**TASK ITEM**
Only the pictures should be dropped; copy the rest of the entries exactly.

**DATA IN THIS EXERCISE**
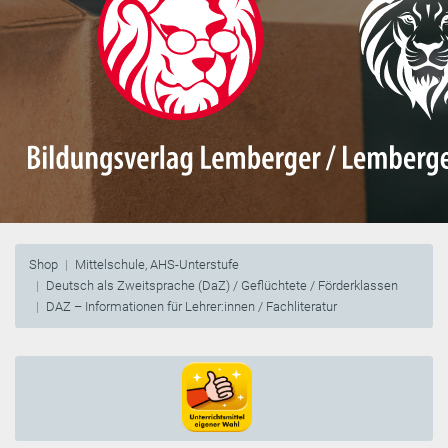
Shop
Mittelschule, AHS-Unterstufe
Deutsch als Zweitsprache (DaZ) / Geflüchtete / Förderklassen
DAZ – Informationen für Lehrer:innen / Fachliteratur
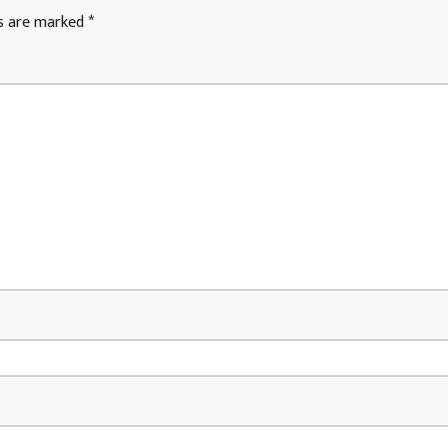
ds are marked
*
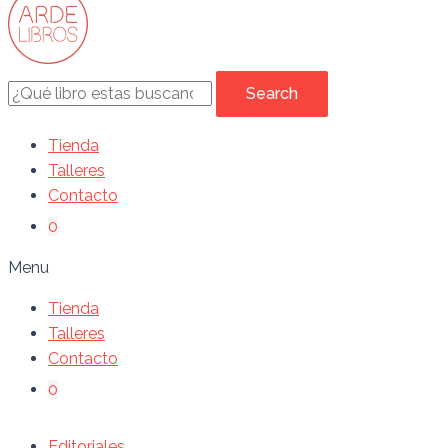
Search
Tienda
Talleres
Contacto
0
Menu
Tienda
Talleres
Contacto
0
Editoriales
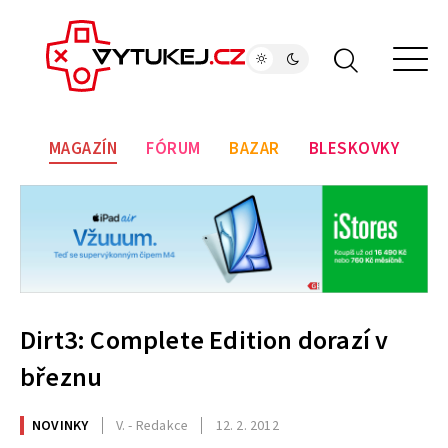
MAGAZÍN
FÓRUM
BAZAR
BLESKOVKY
Dirt3: Complete Edition dorazí v
březnu
NOVINKY
V. - Redakce
12. 2. 2012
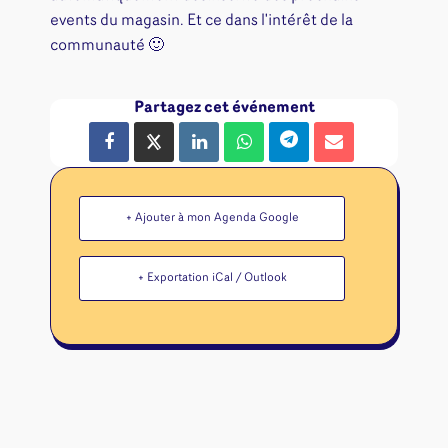
events du magasin. Et ce dans l'intérêt de la
communauté 🙂
Partagez cet événement
+ Ajouter à mon Agenda Google
+ Exportation iCal / Outlook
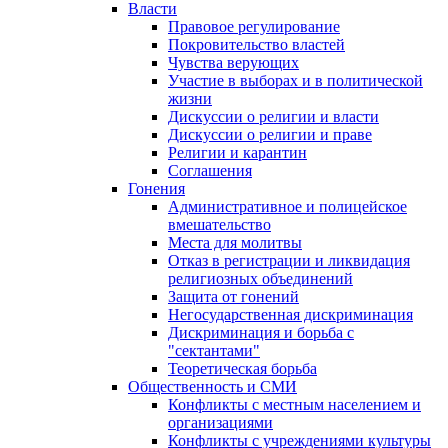
Власти
Правовое регулирование
Покровительство властей
Чувства верующих
Участие в выборах и в политической
жизни
Дискуссии о религии и власти
Дискуссии о религии и праве
Религии и карантин
Соглашения
Гонения
Административное и полицейское
вмешательство
Места для молитвы
Отказ в регистрации и ликвидация
религиозных объединений
Защита от гонений
Негосударственная дискриминация
Дискриминация и борьба с
"сектантами"
Теоретическая борьба
Общественность и СМИ
Конфликты с местным населением и
организациями
Конфликты с учреждениями культуры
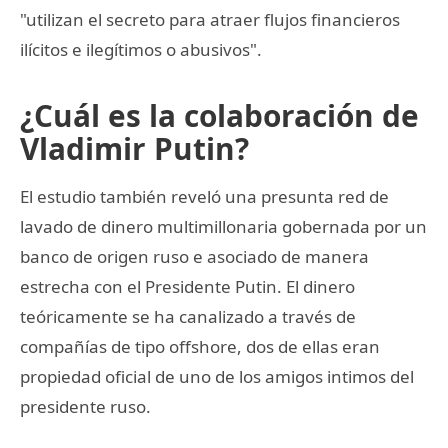
"utilizan el secreto para atraer flujos financieros
ilícitos e ilegítimos o abusivos".
¿Cuál es la colaboración de
Vladimir Putin?
El estudio también reveló una presunta red de
lavado de dinero multimillonaria gobernada por un
banco de origen ruso e asociado de manera
estrecha con el Presidente Putin. El dinero
teóricamente se ha canalizado a través de
compañías de tipo offshore, dos de ellas eran
propiedad oficial de uno de los amigos intimos del
presidente ruso.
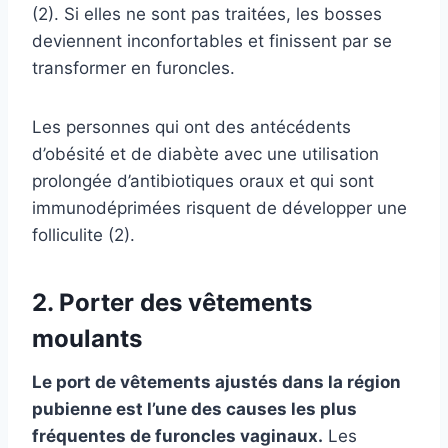
(2). Si elles ne sont pas traitées, les bosses
deviennent inconfortables et finissent par se
transformer en furoncles.
Les personnes qui ont des antécédents
d’obésité et de diabète avec une utilisation
prolongée d’antibiotiques oraux et qui sont
immunodéprimées risquent de développer une
folliculite (2).
2. Porter des vêtements
moulants
Le port de vêtements ajustés dans la région
pubienne est l’une des causes les plus
fréquentes de furoncles vaginaux.
Les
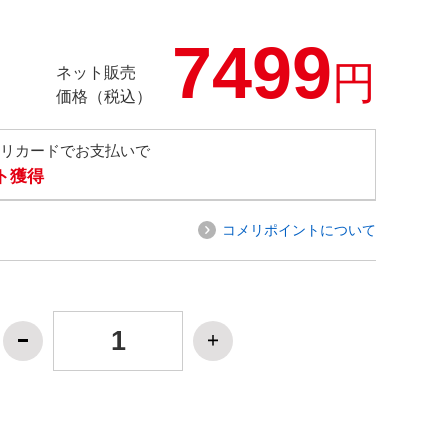
7499
円
ネット販売
価格（税込）
メリカードでお支払いで
ト獲得
コメリポイントについて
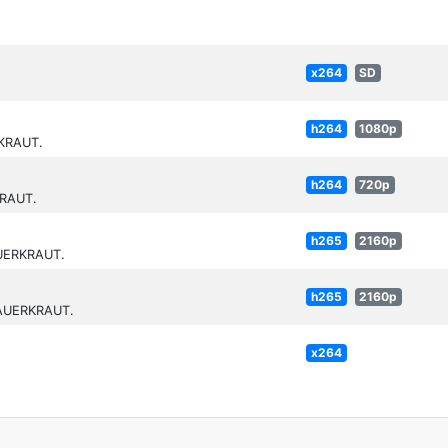
x264
SD
h264
1080p
RKRAUT.
h264
720p
KRAUT.
h265
2160p
AUERKRAUT.
h265
2160p
SAUERKRAUT.
x264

**EXERCISE SOLUTION**
Shop
Mittelschule, AHS-Unterstufe
Deutsch als Zweitsprache (DaZ) / Geflüchtete / Förderklassen
DAZ – Informationen für Lehrer:innen / Fachliteratur
ds are marked
*
Search
Tienda
Talleres
Contacto
0
Menu
Tienda
Talleres
Contacto
0
Editoriales
MAGAZÍN
FÓRUM
BAZAR
BLESKOVKY
Dirt3: Complete Edition dorazí v
březnu
NOVINKY
V. - Redakce
12. 2. 2012
events du magasin. Et ce dans l'intérêt de la
communauté 🙂
Partagez cet événement
+ Ajouter à mon Agenda Google
+ Exportation iCal / Outlook
Власти
Правовое регулирование
Покровительство властей
Чувства верующих
Участие в выборах и в политической
жизни
Дискуссии о религии и власти
Дискуссии о религии и праве
Религии и карантин
Соглашения
Гонения
Административное и полицейское
вмешательство
Места для молитвы
Отказ в регистрации и ликвидация
религиозных объединений
Защита от гонений
Негосударственная дискриминация
Дискриминация и борьба с
"сектантами"
Теоретическая борьба
Общественность и СМИ
Конфликты с местным населением и
организациями
Конфликты с учреждениями культуры
"utilizan el secreto para atraer flujos financieros
ilícitos e ilegítimos o abusivos".
¿Cuál es la colaboración de
Vladimir Putin?
El estudio también reveló una presunta red de
lavado de dinero multimillonaria gobernada por un
banco de origen ruso e asociado de manera
estrecha con el Presidente Putin. El dinero
teóricamente se ha canalizado a través de
compañías de tipo offshore, dos de ellas eran
propiedad oficial de uno de los amigos intimos del
presidente ruso.
(2). Si elles ne sont pas traitées, les bosses
deviennent inconfortables et finissent par se
transformer en furoncles.
Les personnes qui ont des antécédents
d’obésité et de diabète avec une utilisation
prolongée d’antibiotiques oraux et qui sont
immunodéprimées risquent de développer une
folliculite (2).
2. Porter des vêtements
moulants
Le port de vêtements ajustés dans la région
pubienne est l’une des causes les plus
fréquentes de furoncles vaginaux.
Les
7499
円
ネット販売
価格（税込）
メリカードでお支払いで
ト獲得
コメリポイントについて
x264
SD
h264
1080p
RKRAUT.
h264
720p
KRAUT.
h265
2160p
AUERKRAUT.
h265
2160p
SAUERKRAUT.
x264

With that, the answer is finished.